2. More stringent approval requirements were established in order to perform an R&R package that deviated from the outage schedule.
3. Interim Operations guidance was established to notify the work execution SRO if a R&R package cannot be performed and is to be delayed due to problems encountered.
Planned:
1. Revise appropriate Operations procedures to include that the work execution SRO is to be informed if the R&R package cannot be performed and is to be delayed due to problems that were encountered. Also the procedure will specify that if the plant cannot be configured to allow work based upon current plant condition, then the work must be deferred. It will direct the individual to return the R&R to "reviewed" status until plant conditions can support the R&R, or to discard the R&R package completely. Also, the more rigorous approval requirements for R&R packages will be proceduralized.

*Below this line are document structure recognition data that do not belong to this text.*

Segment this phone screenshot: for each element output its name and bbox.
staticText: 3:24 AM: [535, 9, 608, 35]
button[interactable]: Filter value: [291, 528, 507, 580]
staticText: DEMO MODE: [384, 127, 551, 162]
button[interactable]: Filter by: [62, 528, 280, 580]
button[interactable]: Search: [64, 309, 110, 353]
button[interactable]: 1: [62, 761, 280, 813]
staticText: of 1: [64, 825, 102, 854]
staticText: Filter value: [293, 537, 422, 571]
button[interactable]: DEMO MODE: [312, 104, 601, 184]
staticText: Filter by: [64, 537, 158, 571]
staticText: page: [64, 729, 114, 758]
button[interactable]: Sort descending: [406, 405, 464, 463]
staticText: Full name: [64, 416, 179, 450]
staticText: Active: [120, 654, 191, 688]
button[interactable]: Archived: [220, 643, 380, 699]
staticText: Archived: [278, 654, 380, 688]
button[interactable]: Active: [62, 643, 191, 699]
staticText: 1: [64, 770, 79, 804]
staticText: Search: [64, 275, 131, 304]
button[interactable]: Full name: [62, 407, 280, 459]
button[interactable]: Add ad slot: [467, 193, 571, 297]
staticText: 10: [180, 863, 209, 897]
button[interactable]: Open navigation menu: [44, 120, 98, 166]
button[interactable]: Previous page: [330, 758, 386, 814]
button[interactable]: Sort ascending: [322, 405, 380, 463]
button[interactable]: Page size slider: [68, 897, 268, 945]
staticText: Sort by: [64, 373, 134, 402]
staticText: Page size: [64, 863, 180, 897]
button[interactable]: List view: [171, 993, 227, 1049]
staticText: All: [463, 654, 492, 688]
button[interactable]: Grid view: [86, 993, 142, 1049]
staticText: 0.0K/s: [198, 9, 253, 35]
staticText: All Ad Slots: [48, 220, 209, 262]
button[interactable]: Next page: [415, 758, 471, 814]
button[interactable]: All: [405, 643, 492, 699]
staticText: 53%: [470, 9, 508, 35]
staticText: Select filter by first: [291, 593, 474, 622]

2. Incorporate lessons learned from this event into operator training.
There are no NRC commitments contained in this LER.
SAFETY ANALYSIS
Catawba Nuclear Station Unit 1 has a total of four SGs. The CA System is composed of three diverse trains, two MDPs with different power sources and a turbine driven pump. The CA System provides decay heat removal in the event that CF is unavailable. The CA MDPs actuate on SG water level Lo-Lo on 1 out of 4 SGs, while the turbine driven pump will actuate on SG water level Lo-Lo in 2 out of 4 SGs.

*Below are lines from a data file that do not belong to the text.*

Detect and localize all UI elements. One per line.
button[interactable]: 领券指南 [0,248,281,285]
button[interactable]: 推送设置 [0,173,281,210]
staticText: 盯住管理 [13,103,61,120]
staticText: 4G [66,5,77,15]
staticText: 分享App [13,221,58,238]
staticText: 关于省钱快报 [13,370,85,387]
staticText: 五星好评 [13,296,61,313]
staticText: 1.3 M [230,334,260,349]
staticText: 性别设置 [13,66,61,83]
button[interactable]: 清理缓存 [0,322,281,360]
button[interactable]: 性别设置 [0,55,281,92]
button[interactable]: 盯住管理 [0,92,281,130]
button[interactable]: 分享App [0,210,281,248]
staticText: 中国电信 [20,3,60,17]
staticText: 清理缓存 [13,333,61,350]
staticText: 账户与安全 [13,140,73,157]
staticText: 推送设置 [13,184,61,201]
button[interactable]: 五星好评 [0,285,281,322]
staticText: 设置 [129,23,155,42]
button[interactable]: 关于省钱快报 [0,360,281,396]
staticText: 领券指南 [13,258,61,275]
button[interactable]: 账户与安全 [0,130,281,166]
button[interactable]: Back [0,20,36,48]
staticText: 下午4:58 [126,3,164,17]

The 1B SG initiated a Lo-Lo water level signal on 4/23/11 at 0921, meeting the criteria for the actuation of the CA system MDPs to provide adequate decay heat removal for the conditions of Unit 1 at that time. In Mode 4, Technical Specifications only require 1 train of CA to be operable. As required, the 1A MDP promptly auto-started and provided flow in excess of what was needed to satisfy the decay heat removal for the SGs. Further, the 1B MDP, although not started, was also available. The CF system was subsequently restored, CA was secured, and the Unit was cooled down to Mode 5 where the CA System was no longer required.
NO
In conclusion, this event is considered to be of low safety significance. The 1B SG had a Lo-Lo water level, and the 1A MDP actuated as required to provide adequate flow. There was additional defense in depth available had the 1A CA pump not been able to perform as required. Further, normal feedwater was subsequently restored, and the Unit continued cooldown to Mode 5.
This event was of no significance with respect to the health and safety of the public.
ADDITIONAL INFORMATION
Within the previous three years, there have been no Station Licensee Event Report (LER) events involving the actuation of the CA System. Further, the tagging process has not led to an inappropriate isolation and safety system actuation in the past three years. This event is therefore considered to be non-recurring.
Energy Industry Identification System (EllS) codes are identified in the text as [EllS: XX]. This event is not considered reportable to the Equipment Performance and Information Exchange (EPIX) program. This event is not considered to constitute a Safety System Functional Failure. This event only involved the actuation of the CA System. It was determined through the extent of condition review that the condition described in this LER did not extend to the other trains of CA or the other Unit of operation. There was no release of radioactive material, radiation overexposure, or personnel injury associated with the event described in this LER.